Wake Forest at Boston College: BC offense vs. WF defense


If you’re interested in a team unit that has been in a clear nosedive since the 2009 season, then meet the Boston College Eagles offense. A good game against UMass notwithstanding (more on that shortly), it’s been downright ugly for the Eagles, who have seemed to need nothing short of divine intervention to score touchdowns. This week, they will be matched up against a Wake Forest Demon Deacons defense which has performed decently this season.

This past Saturday, the Eagles busted out for 45 points, the most they had scored in any game since October 17, 2009, when Montel Harris almost single-handedly crushed NC State, 52-20. It should be noted, however, that in BC’s last three seasons, of their four highest point totals, three were against FCS teams (and clearly, the fourth of those was against the Wolfpack). Outside of that, the Eagles’ offensive track record against teams in their own subdivision has not been pretty.

In chart format, we have a look at what BC has done offensively since that game (click to enlarge):

2009 was all over the place for Boston College, 2010 was consistently terrible, and 2011 is all over the place again. If it weren’t for those games against FCS teams, BC’s offensive stats over this stretch would certainly look worse than they currently are. Likewise, Wake Forest’s defensive stats from this season would take a hit if we were to eliminate the Gardner-Webb game; it’s just the nature of the beast.

Against FBS competition so far this year, the Eagles have been wildly inconsistent. In the Northwestern game, their total yardage spiked to almost 500 yards, but they only managed 17 points. (That works out to an average of 28 yards per point scored, which I’m sure would be atrocious if it were a real stat.) Not only have they had big highs with yardage, they’ve also had big lows, and it just so happens that a week after putting large gains on the Wildcats, they cratered against the Knights, but did better against Duke the following week.

Sorry to say, but in all of the FCS games, one can see a pattern of how BC maximized their yardage (and, as it were, defensive turnovers) and turned them into points. In many of the other contests, however, this wasn’t the case. One silver lining is that at least this 2011 team can GAIN yards, unlike the 2010 team. The problem is that a lot of those yards don’t lead them across the goal line.

Quarterback Chase Rettig is having an interesting 2011. We only have a sample size of four games (though I suppose in some sense, 1/3 of the season isn’t a tiny amount), but he’s seen marginal improvement in his passer rating, completion percentage, and yards per attempt average. I am sure he would be even better if he had an offensive line that could protect him, however, and he’s already been sacked ten times this season. BC’s 2.5 sacks allowed per game has tied them for 89th in FBS, and given the way this bunch has looked (even UMass put him on the deck twice on Saturday), I think things will get worse before they get better.
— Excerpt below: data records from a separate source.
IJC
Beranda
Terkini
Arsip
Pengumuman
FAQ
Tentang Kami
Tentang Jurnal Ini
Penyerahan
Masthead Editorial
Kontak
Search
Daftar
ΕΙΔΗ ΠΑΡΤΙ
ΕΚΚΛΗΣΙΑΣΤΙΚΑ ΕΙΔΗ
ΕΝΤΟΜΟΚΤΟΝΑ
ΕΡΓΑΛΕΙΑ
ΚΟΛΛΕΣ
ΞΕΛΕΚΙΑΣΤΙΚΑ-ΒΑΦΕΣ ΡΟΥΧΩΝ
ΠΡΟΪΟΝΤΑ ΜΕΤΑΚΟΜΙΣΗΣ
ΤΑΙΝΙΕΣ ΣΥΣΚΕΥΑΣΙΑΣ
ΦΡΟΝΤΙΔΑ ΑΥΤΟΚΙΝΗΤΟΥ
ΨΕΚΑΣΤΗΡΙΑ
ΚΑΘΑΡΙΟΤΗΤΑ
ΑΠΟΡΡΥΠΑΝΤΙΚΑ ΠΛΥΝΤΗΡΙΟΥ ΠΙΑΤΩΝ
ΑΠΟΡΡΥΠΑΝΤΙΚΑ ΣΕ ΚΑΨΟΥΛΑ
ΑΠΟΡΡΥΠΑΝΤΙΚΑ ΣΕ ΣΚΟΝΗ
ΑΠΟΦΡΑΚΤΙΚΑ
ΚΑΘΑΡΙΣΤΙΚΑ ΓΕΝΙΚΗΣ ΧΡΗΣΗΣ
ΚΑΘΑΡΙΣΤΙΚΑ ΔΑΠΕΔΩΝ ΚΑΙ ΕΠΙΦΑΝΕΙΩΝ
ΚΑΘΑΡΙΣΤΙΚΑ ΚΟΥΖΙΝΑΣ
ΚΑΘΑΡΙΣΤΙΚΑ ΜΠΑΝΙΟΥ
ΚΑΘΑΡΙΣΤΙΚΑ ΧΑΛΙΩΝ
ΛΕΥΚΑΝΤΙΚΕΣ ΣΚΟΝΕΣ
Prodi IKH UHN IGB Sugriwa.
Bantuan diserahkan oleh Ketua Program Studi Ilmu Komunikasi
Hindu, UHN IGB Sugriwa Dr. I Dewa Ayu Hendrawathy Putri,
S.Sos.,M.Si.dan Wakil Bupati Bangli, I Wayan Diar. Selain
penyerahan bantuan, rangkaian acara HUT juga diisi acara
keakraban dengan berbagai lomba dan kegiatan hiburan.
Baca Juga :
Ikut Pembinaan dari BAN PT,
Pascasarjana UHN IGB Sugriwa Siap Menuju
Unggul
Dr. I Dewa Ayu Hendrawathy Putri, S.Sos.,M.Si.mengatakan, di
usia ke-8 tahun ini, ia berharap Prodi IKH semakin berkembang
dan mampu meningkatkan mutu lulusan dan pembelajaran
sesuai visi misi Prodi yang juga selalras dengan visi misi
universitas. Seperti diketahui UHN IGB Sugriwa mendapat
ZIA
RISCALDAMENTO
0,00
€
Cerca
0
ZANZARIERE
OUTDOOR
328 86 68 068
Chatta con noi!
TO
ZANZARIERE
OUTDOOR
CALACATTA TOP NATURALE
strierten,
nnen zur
As far as this week goes, however, Wake Forest does not ostensibly pose much of a threat. In three games, they have recorded only two sacks, and one of them was on Gardner-Webb, which means they’ve only recorded one sack out of the two games that they’ve played which actually matter. Maybe their opposition had good offensive lines, or the quarterback was good at getting rid of the football, or Wake’s defensive front just isn’t any good. Whatever the case may be, the Deacs have not gotten to the quarterback nearly enough this season. (For what it’s worth, and it would have been more germane for yesterday’s article, the Eagles are only slightly better with four sacks in four games — it would appear both of these offenses are more likely to get sacked than their defenses are to do the sacking.) This will make for interesting matchups to watch on both sides: neither team is good at getting to the quarterback, but neither team seems to be able to stop the other team from doing it. Something’s gotta give, I suppose.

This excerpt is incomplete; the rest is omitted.